Alas, the on-side kickoff will remain what it has been for the last two seasons: a bore. (Except for Atlanta, where the Falcons boast on-side kickoff cheat code Younghoe Koo, who successfully converted two on-side kickoffs last Thanksgiving against the Saints.)

If you remove Koo from the picture, NFL teams converted just 9.0 percent of their on-side kickoffs in the last two regular seasons since the rules changes (10-of-111).

Further, all this reveals one of many reasons why the NFL needs a developmental league. The assets of the XFL are for sale, and according to Daniel Kaplan of The Athletic, there are over a dozen bidders.

Such a league would not only create an additional avenue to develop talent, particularly on the offensive line and at quarterback. That’s where NFL Europe flourished in the mid-to-late 1990s, cranking out three passers who started in the Super Bowl: Kurt Warner, Brad Johnson and Jake Delhomme.

NFL Europe also helped the league develop coaches and staff. Game officials served apprenticeships there before assuming NFL roles.

The league was also an incubator for rules tweaks.

Some were wacky, like awarding four points for field goals of 50 or more yards. (Imagine how lethal a weapon Baltimore’s Justin Tucker would be if his blasts counted for four points.)

But some ended up having practical value. The 10-minute overtime was first tried in NFL Europe. So was the notion of both teams receiving a possession in overtime — although not without the first-possession touchdown exception that exists in the NFL today.

The NFL eliminated NFL Europe — eventually known as NFL Europa — in 2007. NFL teams weren’t sending the caliber of prospects they allocated in the 1990s, and the cost of running a developmental league in Europe was exorbitant. But a stateside developmental league might be practical, and allow the NFL to test new ideas.

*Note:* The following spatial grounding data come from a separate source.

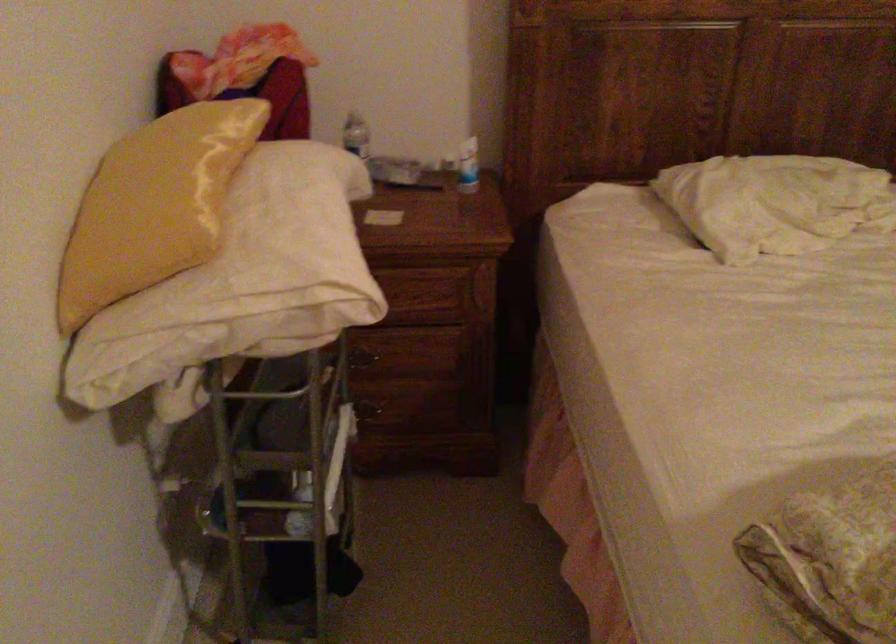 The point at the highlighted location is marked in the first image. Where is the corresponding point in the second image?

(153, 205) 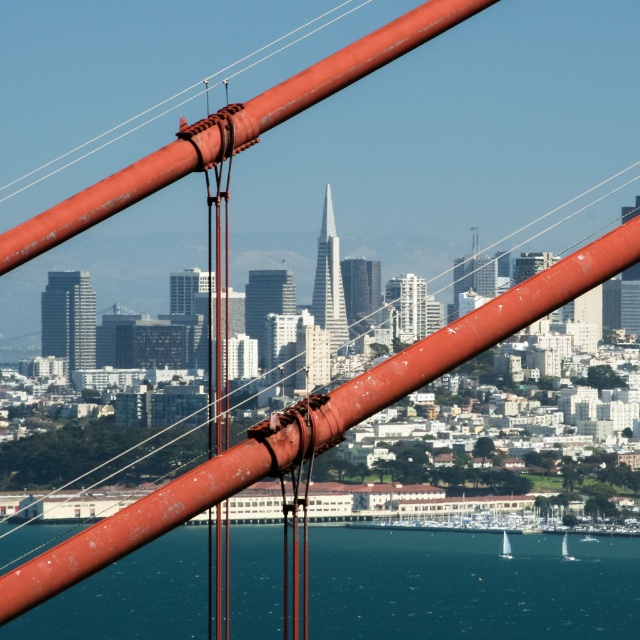 Question: Does white sailboat at lower center have a smaller size compared to white glossy sailboat at lower right?

Choices:
 (A) no
 (B) yes

Answer: (B)

Question: Is blue water at lower center positioned behind white sailboat at lower center?

Choices:
 (A) no
 (B) yes

Answer: (A)

Question: Which point appears farthest from the camera in this image?

Choices:
 (A) (563, 548)
 (B) (502, 531)

Answer: (A)

Question: Among these objects, which one is farthest from the camera?

Choices:
 (A) white sailboat at lower center
 (B) blue water at lower center

Answer: (A)

Question: Is blue water at lower center wider than white glossy sailboat at lower right?

Choices:
 (A) yes
 (B) no

Answer: (A)

Question: Which point is farther from the camera taking this photo?

Choices:
 (A) (141, 612)
 (B) (572, 560)

Answer: (B) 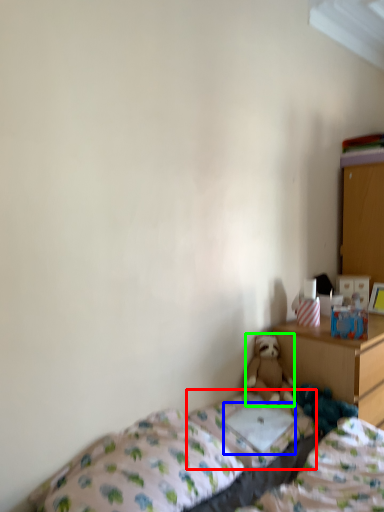 Question: Which object is positioned farthest from mattress (highlighted by a red box)? Select from pillow (highlighted by a blue box) and teddy bear (highlighted by a green box).

Choices:
 (A) pillow
 (B) teddy bear

Answer: (B) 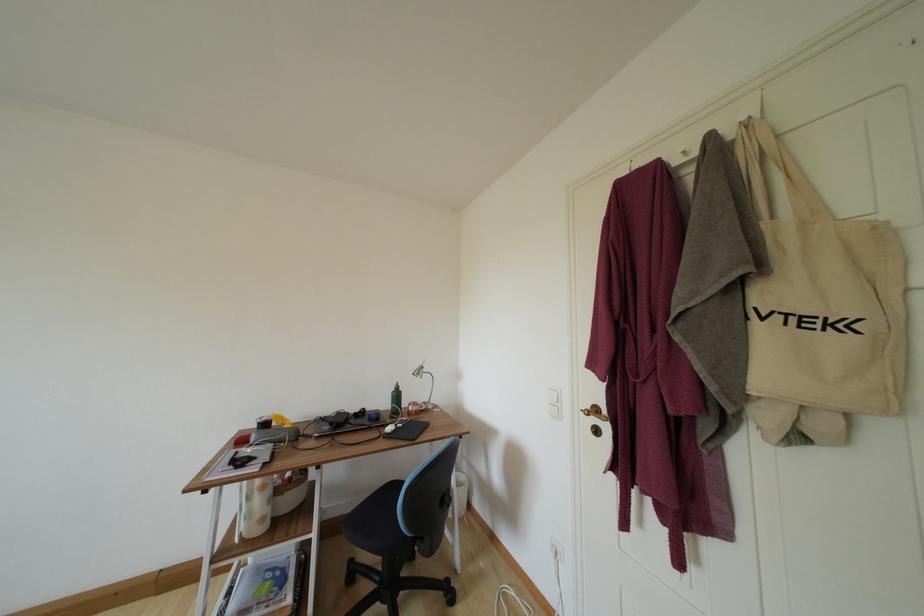 Where is `silver desk lamp`? This screenshot has width=924, height=616. silver desk lamp is located at coordinates (426, 384). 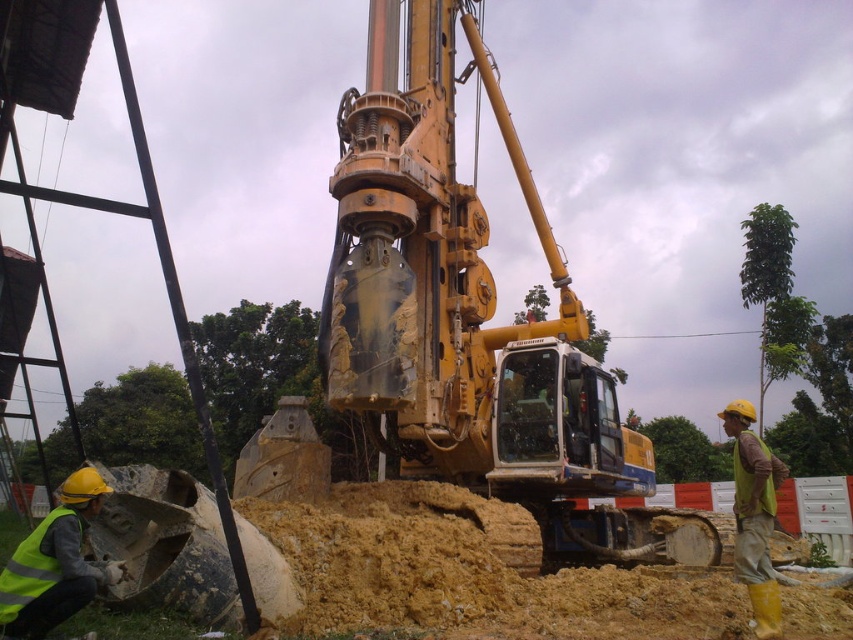 Question: Can you confirm if yellow metallic excavator at center is wider than yellow reflective vest at right?

Choices:
 (A) yes
 (B) no

Answer: (B)

Question: Which point is farther to the camera?

Choices:
 (A) (416, 88)
 (B) (770, 609)

Answer: (A)

Question: Among these points, which one is nearest to the camera?

Choices:
 (A) (54, 611)
 (B) (556, 484)
 (C) (737, 502)

Answer: (A)

Question: Does yellow metallic excavator at center appear on the right side of yellow reflective vest at right?

Choices:
 (A) yes
 (B) no

Answer: (B)

Question: Observing the image, what is the correct spatial positioning of yellow metallic excavator at center in reference to reflective yellow vest at lower left?

Choices:
 (A) right
 (B) left

Answer: (A)

Question: Which is farther from the yellow metallic excavator at center?

Choices:
 (A) reflective yellow vest at lower left
 (B) yellow reflective vest at right

Answer: (A) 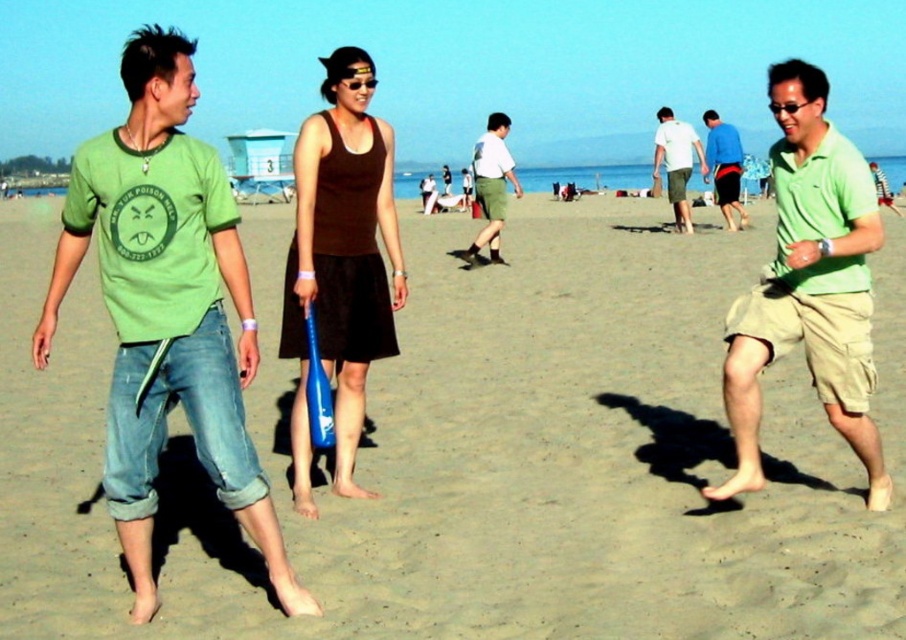 Question: Observing the image, what is the correct spatial positioning of green matte t-shirt at left in reference to blue fabric shorts at center?

Choices:
 (A) right
 (B) left

Answer: (B)

Question: Which object appears farthest from the camera in this image?

Choices:
 (A) green matte t-shirt at left
 (B) smooth tan sand at center
 (C) light blue cotton shirt at center
 (D) green matte shirt at center

Answer: (C)

Question: Which of the following is the closest to the observer?

Choices:
 (A) (103, 172)
 (B) (297, 300)

Answer: (A)

Question: Which point is closer to the camera?

Choices:
 (A) green matte shirt at center
 (B) light blue cotton shirt at center

Answer: (A)

Question: Is green matte t-shirt at left bigger than blue fabric shorts at center?

Choices:
 (A) no
 (B) yes

Answer: (A)

Question: Can you confirm if green matte shirt at center is smaller than light blue cotton shirt at center?

Choices:
 (A) yes
 (B) no

Answer: (A)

That doesn’t exist, so it’s up to the NFL to use its games — preseason and regular season — to try new ideas. Sure, it might spook some of the old-school types. But the NFL is in the midst of an offseason in which its decisiveness and adaptability has kept it in the spotlight as other leagues have been forced to go dark.

Fortune favors the bold, as the cliche goes, and providing an alternative for the on-side kick would have been a bold stroke for a league that has more often than not reaped rewards when it embraced change.